The HER2-low group showed the highest pro-inflammatory activity, as evidenced by the high level of IL-1$\beta$ and enhanced angiogenesis due to increased concentrations of VEGF and the earliest pro-inflammatory cytokine IL-8 [14]. The anti-inflammatory response was expressed to a lesser extent than for the HER2 (+) subgroup. A sharp decrease in the concentration of IL-2 in the HER2-low subgroup may affect the recognition of tumor antigens by the immune system. The subgroup with HER2-low breast cancer status was characterized by the lowest metabolic activity, as evidenced by an altered amino acid profile, as close as possible to the healthy control (data not shown) [12]. Three functional groups of amino acids were identified, which showed reliable differences from the HER2 (–) and HER2 (+) subgroups. Gln, leucine (Leu), isoleucine (Ile), Phe, Tyr are responsible for providing cells with carbon mass and triggering the mTOR pathway [15]. Orn and Cit are responsible through a series of reactions for the synthesis of arginine, NO and further activation of VEGF [16]. Gly together with Ser maintain the oxidation-reduction balance inside the cell, participate in gluconeogenesis and stimulate cell proliferation [17]. In the HER2-low subgroup, a regular increase in NO concentration was noted with unchanged arginase activity, which characterizes a shift in the balance towards NO formation using nitric oxide synthase (NOS) [18]. A decrease in Orn content could also be due to an increase in ODC activity. The activity of salivary catalase decreased, which characterized the weakening of antioxidant protection. HER2-low breast cancer patients also had distinctive features in salivary tumor marker levels. Thus, the concentration of CA 19-9 in the HER2 low subgroup showed the greatest deviations from normal values compared to the HER2 (+)/(–) subgroups, which is an unambiguous characteristic feature of the HER2 low subgroup.

Thus, the group with HER2-low status of breast cancer has its own characteristic features in the course of the disease, immune response and metabolic activity. Understanding the features of metabolic processes in the HER2-low subgroup can help identify new therapeutic targets. In particular, the effectiveness of anti-HER2 targeted drugs has already been recognized [5, 6]. However, the pronounced metabolic differences between HER2-low and HER2 (+) breast cancer subtypes suggest that some new type of therapy will be effective in the case of HER2-low status, which may be a promising direction for future research. This once again emphasizes the importance of identifying the HER2-low group in patients with breast cancer.

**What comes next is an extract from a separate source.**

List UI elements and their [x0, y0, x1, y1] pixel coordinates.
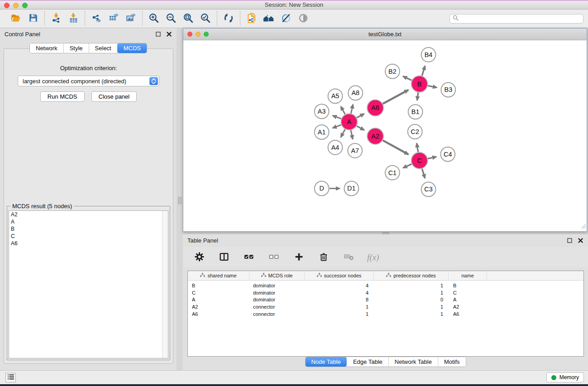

The datasets used and analyzed during the current study are available from the corresponding author on reasonable request.

LB designed the research study and performed the research. LB performed the experiment and analyzed the data. The author contributed to editorial changes in the manuscript. The author read and approved the final manuscript. The author has participated sufficiently in the work.

The study was conducted in accordance with the Declaration of Helsinki, and approved by the Ethics Committee of Omsk Regional Clinical Oncological Dispensary (21 July 2016, protocol code 15) and by the Ethics Committee of Omsk State Pedagogical University (20 March 2024, protocol code 46-04/2). A written consent was signed by the patients or their families/legal guardians.

This research was funded by Russian Science Foundation, grant number 23-15-00188, https://rscf.ru/project/23-15-00188/.

The author declares no conflict of interest.